Le virus du papillome humain (VPH) est une infection très courante qui se transmet par contact sexuel. Presque toutes les personnes contractent le VPH à un moment donné de leur vie. Souvent, le corps élimine le virus de lui-même et la personne ne sait même pas qu’elle était infectée. Il se peut aussi qu’une personne soit infectée par plus d’un type de VPH en même temps, et qu’elle contracte le virus plus d’une fois au cours de sa vie.

Bien qu’il existe plus de 100 souches différentes du VPH, seulement certains types de VPH causent des maladies comme le cancer du col de l’utérus ou des verrues génitales.

Il n’y a aucun moyen de savoir si une personne infectée par le VPH développera un cancer ou d’autres troubles de santé.

Remède

Il n’y a pas de remède contre le VPH, mais le vaccin peut prévenir l’infection causée par la plupart des types courants de VPH.

Le VPH peut causer :

  • des verrues génitales
  • le cancer du col de l’utérus
    • un cancer invasif du col de l’utérus : un ou deux cas diagnostiqués au Yukon chaque année
    • le décès : au Canada, en moyenne, une femme meurt du cancer du col de l’utérus chaque jour
  • d’autres formes de cancer graves bien que moins répandues, dont le cancer de la vulve, du vagin, du pénis, de l’anus et de l’oropharynx (l’arrière-gorge, y compris la racine de la langue et les amygdales)

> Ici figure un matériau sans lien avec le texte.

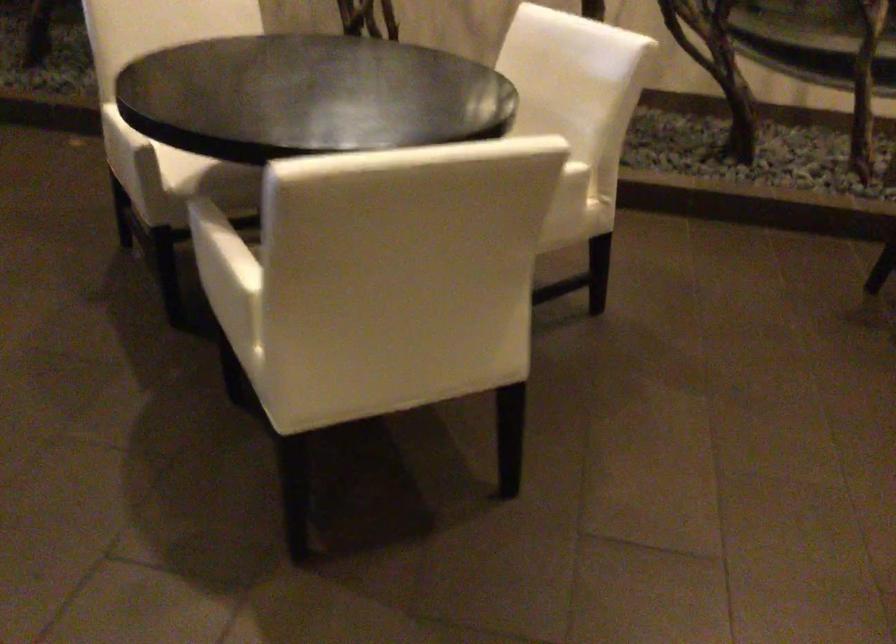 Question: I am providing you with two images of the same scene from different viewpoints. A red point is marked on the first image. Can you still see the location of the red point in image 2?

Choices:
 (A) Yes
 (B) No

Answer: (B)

Dix pour cent des femmes infectées par le VPH devront recevoir un traitement contre des verrues génitales, des anomalies au niveau du col de l’utérus ou un cancer du col de l’utérus. Au Yukon, plus de 200 interventions médicales ont été effectuées en 2011 relativement à des changements anormaux dans le col de l’utérus causés par le VPH.

À quel point le VPH est-il répandu?

Le VPH est l’infection transmise sexuellement la plus répandue au Canada et dans le monde.

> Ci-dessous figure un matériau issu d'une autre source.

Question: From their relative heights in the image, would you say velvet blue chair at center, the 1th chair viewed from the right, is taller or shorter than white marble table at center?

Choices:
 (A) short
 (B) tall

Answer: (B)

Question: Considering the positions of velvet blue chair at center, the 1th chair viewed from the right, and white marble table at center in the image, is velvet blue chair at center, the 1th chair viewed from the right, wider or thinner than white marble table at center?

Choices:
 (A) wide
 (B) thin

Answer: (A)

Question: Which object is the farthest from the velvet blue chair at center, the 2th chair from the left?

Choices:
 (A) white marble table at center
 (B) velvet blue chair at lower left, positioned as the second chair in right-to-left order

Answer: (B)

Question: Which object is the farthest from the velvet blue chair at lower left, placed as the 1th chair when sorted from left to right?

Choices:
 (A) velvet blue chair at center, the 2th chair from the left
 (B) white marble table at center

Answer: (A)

Sans immunisation, sept personnes sur 10 contracteront au moins un type de VPH au cours de leur vie.

Est-ce que l’infection au VPH est une nouvelle maladie?

Non.

L’infection au VPH existe depuis très longtemps.

Cependant, ce n’est qu’au cours des dernières années que nous avons compris l’importance du VPH comme cause du cancer du col de l’utérus et que nous avons pu établir clairement le lien entre l’infection au VPH et le cancer du col de l’utérus.

Comment le VPH se transmet-il?

Le VPH est une infection courante qui se transmet très facilement par contact cutané sexuel (y compris toutes les formes d’attouchements et les rapports sexuels) entre partenaires, quel qu’en soit le sexe. Toute personne peut transmettre le VPH durant le moindre contact sexuel; le risque d’infection est présent dès le début de l’activité sexuelle.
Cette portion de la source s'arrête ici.